Giornata della pace e del malato: a Gallipoli due importanti appuntamenti diocesani

mons. Fernando FilogranaGALLIPOLI. Sono due i prossimi appuntamenti diocesani che si svolgeranno a Gallipoli: il primo il 31 gennaio sul tema della pace ed il secondo, il 10 febbraio, in occasione della Giornata diocesana del malato. Sabato 31, alle ore 10,30, nella sala delle conferenze dei Caroli hotel (via Lecce), ed alla presenza dei Sindaci della diocesi, si terrà un convegno sullo scottante tema, a cui prenderanno parte, oltre al vescovo, mons. Fernando Filograna (foto), anche mons. Giorgio Chezza, già addetto alla nunziatura apostolica in Siria ed ora, proprio a seguito ai bombardamenti (che interessarono anche la sede del palazzo apostolico di Damasco), primo consigliere della nunziatura apostolica in Italia. Preziosa sarà pertanto la sua testimonianza, vissuta in prima persona. A conclusione del convegno, sarà proprio il diplomatico salentino (mons. Giorgio Chezza è originario di Matino) a consegnare ai 18 sindaci un documento sulla pace a firma di Papa Francesco.

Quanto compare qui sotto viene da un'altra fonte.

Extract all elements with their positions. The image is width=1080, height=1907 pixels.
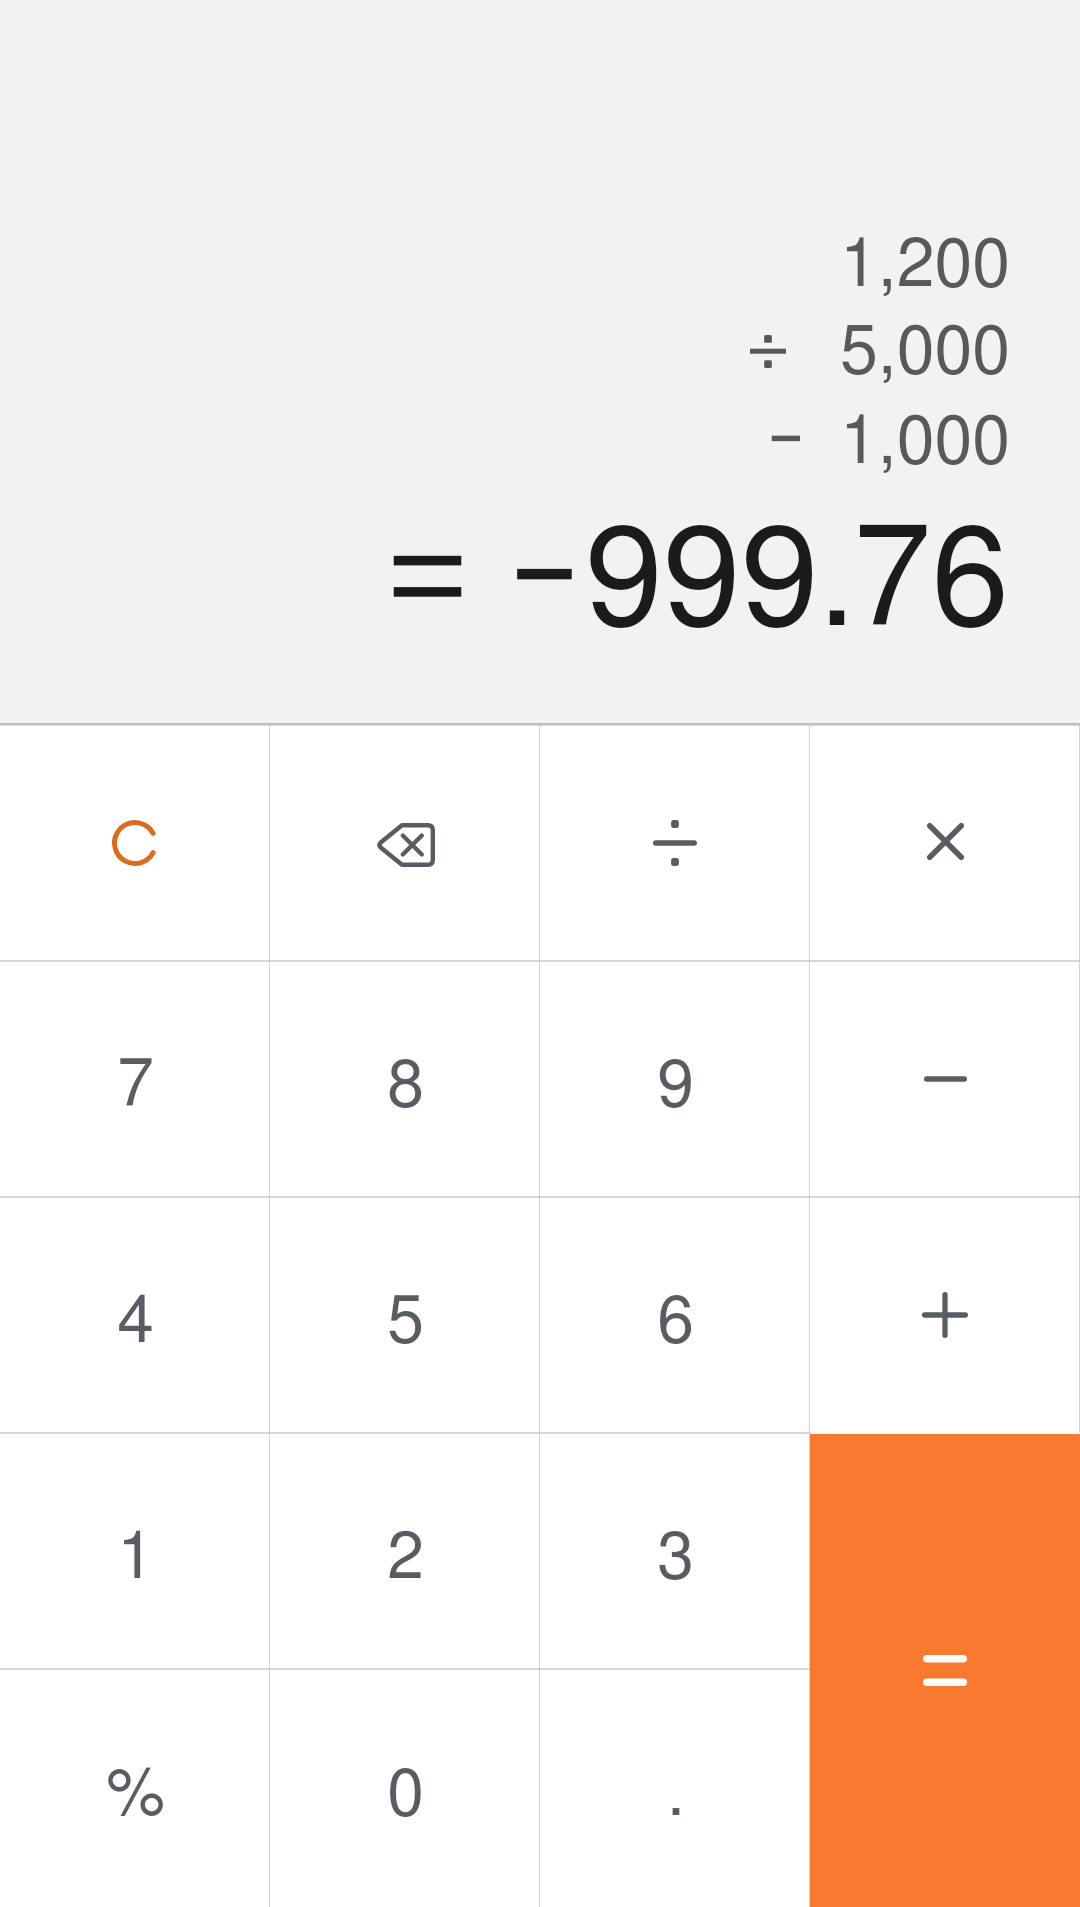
button[interactable]: 6 — [540, 1197, 810, 1433]
button[interactable]: 8 — [270, 961, 540, 1197]
button[interactable]: Multiply — [810, 725, 1080, 961]
button[interactable]: 2 — [270, 1433, 540, 1669]
button[interactable]: Minus — [810, 961, 1080, 1197]
staticText: 1,000 — [840, 409, 1011, 477]
button[interactable]: 5 — [270, 1197, 540, 1433]
staticText: 8 — [387, 1053, 424, 1119]
staticText: 6 — [657, 1289, 694, 1355]
staticText: 5,000 — [840, 319, 1011, 387]
button[interactable]: % — [0, 1669, 270, 1907]
staticText: 1 — [117, 1525, 154, 1591]
staticText: % — [106, 1762, 165, 1828]
button[interactable]: 0 — [270, 1669, 540, 1907]
button[interactable]: 3 — [540, 1433, 810, 1669]
button[interactable]: Divide — [540, 725, 810, 961]
button[interactable]: 1 — [0, 1433, 270, 1669]
staticText: 9 — [657, 1053, 694, 1119]
other: Minus — [924, 1074, 967, 1084]
button[interactable]: . — [540, 1669, 810, 1907]
other: Multiply — [927, 823, 964, 860]
button[interactable]: Equals — [810, 1434, 1080, 1907]
other: Clear — [111, 819, 159, 867]
other: Equals — [923, 1655, 967, 1686]
button[interactable]: Backspace — [270, 725, 540, 961]
staticText: . — [667, 1762, 684, 1828]
button[interactable]: Plus — [810, 1197, 1080, 1433]
staticText: 2 — [387, 1525, 424, 1591]
button[interactable]: 7 — [0, 961, 270, 1197]
button[interactable]: Clear — [0, 725, 270, 961]
other: Divide — [652, 818, 698, 868]
button[interactable]: 9 — [540, 961, 810, 1197]
staticText: 7 — [117, 1053, 154, 1119]
staticText: 1,200 — [840, 232, 1011, 300]
button[interactable]: 4 — [0, 1197, 270, 1433]
staticText: 3 — [657, 1525, 694, 1591]
other: Plus — [922, 1292, 968, 1338]
other: Backspace — [376, 823, 435, 867]
staticText: 5 — [387, 1289, 424, 1355]
staticText: 999.76 — [585, 513, 1010, 653]
staticText: 4 — [117, 1289, 154, 1355]
staticText: 0 — [387, 1762, 424, 1828]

L’altro appuntamento, martedì 10 febbraio, sul tema della sofferenza e della non altrettanto facile problematica connessa all’assistenza del malato, promosso dall’Ufficio diocesano per la pastorale della salute (direttore il cappellano del presidio ospedaliero di Gallipoli, don Marcello Spada). Dopo una visita nei reparti dell’ospedale da parte del vescovo Fernando Filograna, con la partecipazione di un migliaio circa tra volontari e malati provenienti dalle varie realtà della diocesi, alle ore 15,30 verrà portata processionalmente la Statua della Madonna di Lourdes nella vicina chiesa parrocchiale di S. Gabriele dell’Addolorata (parroco don Piero Nestola), dove si concluderà la manifestazione con la solenne concelebrazione eucaristica presieduta dal vescovo. Particolarmente significativo il tema della giornata, la malattia che per un credente diviene anche una sorta di “Vangelo superiore”, anche perché a tenere l’omelia saranno proprio alcuni malati, che della loro infernità hanno fatto anche la propria ragione di vita.